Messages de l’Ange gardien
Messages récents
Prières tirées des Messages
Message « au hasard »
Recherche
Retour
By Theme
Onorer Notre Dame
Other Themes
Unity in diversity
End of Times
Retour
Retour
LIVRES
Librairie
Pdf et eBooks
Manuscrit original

---

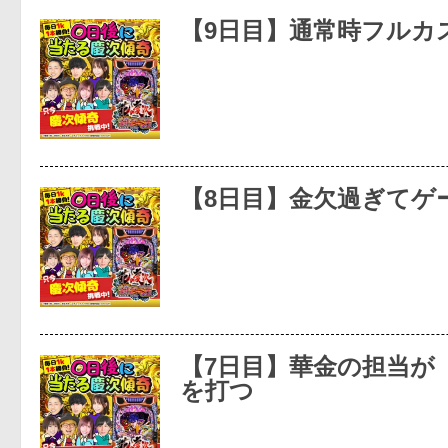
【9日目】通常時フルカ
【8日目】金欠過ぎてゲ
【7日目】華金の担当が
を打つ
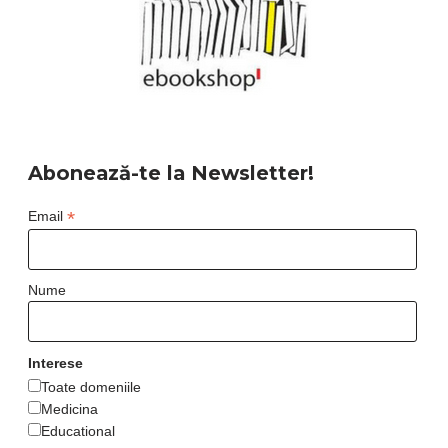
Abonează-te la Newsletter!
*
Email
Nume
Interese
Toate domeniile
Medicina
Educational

**Brief**
Find each line holding the string "Messages" in the listing above, then copy it.

**Exercise output**
Messages de l’Ange gardien
Messages récents
Prières tirées des Messages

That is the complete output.